• [Exercise]
Where the word "méthodes" occurs in a line of the listing below, copy that line.

• [The input]
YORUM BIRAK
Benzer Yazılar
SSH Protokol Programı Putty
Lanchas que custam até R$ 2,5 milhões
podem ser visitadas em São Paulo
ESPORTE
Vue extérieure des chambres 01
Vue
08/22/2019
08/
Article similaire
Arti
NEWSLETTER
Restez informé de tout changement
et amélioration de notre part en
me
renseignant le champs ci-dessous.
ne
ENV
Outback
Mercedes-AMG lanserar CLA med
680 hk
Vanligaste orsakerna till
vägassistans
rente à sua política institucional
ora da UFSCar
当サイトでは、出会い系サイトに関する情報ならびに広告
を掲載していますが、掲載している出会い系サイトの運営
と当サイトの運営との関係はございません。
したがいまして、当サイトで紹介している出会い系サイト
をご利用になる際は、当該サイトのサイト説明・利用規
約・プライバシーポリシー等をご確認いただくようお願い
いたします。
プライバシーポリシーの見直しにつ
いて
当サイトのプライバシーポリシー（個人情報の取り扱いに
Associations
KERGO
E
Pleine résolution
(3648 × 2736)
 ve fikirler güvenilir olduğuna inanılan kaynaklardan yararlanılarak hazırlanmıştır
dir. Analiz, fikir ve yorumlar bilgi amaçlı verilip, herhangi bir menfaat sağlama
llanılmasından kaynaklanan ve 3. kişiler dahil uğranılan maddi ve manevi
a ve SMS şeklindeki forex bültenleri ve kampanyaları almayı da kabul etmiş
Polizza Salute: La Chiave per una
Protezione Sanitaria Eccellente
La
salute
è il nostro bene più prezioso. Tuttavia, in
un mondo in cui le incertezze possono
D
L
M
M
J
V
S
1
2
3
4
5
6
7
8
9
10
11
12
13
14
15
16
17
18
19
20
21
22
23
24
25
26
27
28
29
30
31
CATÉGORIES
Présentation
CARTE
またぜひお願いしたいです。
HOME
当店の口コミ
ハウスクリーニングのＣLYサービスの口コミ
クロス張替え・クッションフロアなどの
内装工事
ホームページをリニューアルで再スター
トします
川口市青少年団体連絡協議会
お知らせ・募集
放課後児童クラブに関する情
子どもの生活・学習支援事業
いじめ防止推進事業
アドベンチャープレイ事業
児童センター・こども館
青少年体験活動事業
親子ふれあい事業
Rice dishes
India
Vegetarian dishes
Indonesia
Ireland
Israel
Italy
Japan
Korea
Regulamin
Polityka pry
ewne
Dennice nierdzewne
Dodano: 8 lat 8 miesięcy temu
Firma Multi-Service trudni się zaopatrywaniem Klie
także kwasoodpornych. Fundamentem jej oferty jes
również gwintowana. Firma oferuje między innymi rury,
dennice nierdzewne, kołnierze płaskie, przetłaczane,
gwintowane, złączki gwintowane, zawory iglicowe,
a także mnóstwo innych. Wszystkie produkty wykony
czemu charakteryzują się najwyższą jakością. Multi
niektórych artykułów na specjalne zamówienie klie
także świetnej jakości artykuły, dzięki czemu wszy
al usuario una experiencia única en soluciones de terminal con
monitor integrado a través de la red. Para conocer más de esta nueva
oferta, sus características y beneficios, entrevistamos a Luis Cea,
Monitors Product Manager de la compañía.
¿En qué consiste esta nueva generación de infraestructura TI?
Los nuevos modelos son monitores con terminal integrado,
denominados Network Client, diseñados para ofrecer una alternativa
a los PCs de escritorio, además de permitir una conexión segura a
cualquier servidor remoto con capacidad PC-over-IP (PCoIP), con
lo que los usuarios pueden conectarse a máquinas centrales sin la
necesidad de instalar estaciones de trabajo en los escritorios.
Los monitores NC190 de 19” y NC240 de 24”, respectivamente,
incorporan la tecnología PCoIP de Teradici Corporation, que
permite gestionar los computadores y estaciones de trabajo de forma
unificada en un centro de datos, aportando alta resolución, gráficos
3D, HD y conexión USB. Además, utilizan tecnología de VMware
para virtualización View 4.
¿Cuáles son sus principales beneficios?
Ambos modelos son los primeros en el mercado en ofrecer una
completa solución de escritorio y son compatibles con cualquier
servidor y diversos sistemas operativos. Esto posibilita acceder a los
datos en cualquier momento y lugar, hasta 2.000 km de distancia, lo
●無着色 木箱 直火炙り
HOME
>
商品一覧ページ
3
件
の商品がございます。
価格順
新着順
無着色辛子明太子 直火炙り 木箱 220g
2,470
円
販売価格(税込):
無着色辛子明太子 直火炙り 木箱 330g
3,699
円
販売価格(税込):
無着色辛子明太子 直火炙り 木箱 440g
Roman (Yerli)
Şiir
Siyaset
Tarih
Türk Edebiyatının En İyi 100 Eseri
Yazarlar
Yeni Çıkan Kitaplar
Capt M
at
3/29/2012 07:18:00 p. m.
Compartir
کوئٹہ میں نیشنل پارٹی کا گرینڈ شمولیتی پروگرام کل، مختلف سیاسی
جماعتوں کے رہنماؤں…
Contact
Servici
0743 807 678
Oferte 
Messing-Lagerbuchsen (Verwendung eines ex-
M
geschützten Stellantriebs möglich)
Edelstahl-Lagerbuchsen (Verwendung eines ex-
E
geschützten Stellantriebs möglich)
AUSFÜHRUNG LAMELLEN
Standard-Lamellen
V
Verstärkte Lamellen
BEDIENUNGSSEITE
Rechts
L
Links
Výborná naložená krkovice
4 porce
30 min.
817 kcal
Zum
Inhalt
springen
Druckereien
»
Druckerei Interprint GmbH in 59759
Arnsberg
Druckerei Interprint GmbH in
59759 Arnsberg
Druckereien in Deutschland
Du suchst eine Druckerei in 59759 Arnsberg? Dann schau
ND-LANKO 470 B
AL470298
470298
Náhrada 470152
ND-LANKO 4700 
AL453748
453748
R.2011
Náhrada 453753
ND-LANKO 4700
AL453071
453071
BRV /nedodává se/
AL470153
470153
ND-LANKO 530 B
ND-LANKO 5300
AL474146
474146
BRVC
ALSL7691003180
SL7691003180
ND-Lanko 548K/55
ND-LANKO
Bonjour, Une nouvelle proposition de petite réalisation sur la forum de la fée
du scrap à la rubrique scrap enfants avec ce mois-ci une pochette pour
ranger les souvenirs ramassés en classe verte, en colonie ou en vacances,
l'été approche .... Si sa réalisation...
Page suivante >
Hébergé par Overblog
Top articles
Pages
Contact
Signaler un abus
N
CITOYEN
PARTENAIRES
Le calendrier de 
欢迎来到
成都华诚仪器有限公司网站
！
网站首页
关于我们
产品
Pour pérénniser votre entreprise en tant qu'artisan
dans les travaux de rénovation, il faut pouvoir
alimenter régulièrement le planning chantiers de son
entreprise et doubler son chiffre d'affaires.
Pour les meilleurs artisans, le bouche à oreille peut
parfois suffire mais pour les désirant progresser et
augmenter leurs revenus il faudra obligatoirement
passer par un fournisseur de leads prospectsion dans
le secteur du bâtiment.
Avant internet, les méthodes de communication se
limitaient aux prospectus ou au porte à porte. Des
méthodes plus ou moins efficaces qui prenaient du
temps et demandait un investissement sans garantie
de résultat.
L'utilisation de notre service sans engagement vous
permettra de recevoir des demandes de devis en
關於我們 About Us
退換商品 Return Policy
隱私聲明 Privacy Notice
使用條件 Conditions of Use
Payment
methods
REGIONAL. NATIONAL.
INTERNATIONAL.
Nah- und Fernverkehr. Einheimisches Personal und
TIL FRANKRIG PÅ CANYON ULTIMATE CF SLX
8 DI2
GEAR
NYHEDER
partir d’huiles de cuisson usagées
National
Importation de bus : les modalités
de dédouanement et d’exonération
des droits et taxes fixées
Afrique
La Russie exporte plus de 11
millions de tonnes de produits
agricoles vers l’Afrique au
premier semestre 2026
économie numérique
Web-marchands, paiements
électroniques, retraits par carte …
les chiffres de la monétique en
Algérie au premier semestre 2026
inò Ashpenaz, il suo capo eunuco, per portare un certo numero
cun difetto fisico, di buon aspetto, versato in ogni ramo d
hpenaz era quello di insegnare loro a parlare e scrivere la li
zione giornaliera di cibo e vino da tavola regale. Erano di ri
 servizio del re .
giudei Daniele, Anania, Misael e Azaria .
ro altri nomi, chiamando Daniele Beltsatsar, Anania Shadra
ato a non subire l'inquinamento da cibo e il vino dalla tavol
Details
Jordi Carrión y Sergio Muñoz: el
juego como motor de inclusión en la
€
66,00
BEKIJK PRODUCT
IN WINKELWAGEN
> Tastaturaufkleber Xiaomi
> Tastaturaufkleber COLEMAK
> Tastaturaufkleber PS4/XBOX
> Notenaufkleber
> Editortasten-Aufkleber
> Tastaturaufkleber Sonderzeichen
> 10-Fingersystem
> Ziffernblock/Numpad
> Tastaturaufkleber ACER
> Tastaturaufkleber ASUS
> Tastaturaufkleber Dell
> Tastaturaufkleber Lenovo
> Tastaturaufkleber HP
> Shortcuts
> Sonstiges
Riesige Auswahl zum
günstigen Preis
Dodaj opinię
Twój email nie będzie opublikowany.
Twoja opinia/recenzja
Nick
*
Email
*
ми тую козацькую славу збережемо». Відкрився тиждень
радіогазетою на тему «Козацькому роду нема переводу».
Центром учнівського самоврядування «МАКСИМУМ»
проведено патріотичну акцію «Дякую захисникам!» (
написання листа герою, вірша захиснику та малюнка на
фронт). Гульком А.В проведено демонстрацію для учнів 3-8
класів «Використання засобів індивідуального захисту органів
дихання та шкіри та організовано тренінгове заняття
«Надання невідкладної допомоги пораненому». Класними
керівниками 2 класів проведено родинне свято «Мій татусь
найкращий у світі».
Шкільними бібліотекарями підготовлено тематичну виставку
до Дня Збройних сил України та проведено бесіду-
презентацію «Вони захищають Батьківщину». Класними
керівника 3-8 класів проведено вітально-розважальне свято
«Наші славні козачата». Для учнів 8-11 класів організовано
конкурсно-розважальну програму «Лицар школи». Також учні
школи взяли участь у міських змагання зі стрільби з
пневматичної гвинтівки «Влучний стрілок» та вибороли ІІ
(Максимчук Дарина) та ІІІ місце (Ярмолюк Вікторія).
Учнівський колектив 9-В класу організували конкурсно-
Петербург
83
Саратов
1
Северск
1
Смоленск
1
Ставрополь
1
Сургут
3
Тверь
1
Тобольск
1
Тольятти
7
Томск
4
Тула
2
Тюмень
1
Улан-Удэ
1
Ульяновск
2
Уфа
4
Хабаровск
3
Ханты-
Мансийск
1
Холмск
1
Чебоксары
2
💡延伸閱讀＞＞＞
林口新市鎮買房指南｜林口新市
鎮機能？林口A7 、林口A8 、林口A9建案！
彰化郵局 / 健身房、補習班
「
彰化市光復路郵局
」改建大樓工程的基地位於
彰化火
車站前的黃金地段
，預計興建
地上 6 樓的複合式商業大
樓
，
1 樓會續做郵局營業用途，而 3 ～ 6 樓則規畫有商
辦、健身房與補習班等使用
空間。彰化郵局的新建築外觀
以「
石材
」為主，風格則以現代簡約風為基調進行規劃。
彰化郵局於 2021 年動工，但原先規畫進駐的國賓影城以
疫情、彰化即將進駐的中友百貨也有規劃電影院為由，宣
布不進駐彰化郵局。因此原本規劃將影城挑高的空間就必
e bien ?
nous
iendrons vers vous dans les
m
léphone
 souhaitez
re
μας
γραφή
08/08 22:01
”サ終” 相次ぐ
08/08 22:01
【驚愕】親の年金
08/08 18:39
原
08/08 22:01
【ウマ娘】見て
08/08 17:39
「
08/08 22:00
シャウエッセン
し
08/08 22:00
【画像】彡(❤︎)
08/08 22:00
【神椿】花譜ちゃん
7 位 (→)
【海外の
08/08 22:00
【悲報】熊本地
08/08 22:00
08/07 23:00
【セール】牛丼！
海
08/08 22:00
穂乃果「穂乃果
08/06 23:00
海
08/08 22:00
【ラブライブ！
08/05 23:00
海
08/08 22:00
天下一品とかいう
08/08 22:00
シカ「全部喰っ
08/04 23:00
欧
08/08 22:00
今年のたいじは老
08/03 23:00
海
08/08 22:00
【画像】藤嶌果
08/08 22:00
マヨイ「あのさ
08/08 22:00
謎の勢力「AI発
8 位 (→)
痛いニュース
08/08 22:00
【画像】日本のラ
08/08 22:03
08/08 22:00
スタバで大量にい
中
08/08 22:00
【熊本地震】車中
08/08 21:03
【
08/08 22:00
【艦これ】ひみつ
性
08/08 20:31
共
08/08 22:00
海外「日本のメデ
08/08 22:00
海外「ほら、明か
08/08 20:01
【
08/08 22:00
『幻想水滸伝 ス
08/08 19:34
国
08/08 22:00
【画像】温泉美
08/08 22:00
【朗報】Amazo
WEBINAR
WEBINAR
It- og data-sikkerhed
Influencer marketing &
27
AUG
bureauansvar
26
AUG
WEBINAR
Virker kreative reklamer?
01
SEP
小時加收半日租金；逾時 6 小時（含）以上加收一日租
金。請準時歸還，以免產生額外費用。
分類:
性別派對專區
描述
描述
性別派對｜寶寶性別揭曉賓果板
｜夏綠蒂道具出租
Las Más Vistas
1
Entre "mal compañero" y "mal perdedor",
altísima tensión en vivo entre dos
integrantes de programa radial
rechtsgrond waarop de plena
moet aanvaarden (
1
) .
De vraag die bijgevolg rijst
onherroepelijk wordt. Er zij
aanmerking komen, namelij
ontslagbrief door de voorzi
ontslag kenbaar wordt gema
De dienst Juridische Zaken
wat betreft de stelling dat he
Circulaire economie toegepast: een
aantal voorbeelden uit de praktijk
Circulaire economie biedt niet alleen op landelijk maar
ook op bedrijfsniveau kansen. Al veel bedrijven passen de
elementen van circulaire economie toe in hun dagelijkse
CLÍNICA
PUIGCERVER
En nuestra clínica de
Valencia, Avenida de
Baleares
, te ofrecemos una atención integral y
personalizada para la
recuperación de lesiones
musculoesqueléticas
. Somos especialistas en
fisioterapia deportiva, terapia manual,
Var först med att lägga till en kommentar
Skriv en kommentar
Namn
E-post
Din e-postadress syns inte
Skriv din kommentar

• [Problem solution]
Avant internet, les méthodes de communication se
méthodes plus ou moins efficaces qui prenaient du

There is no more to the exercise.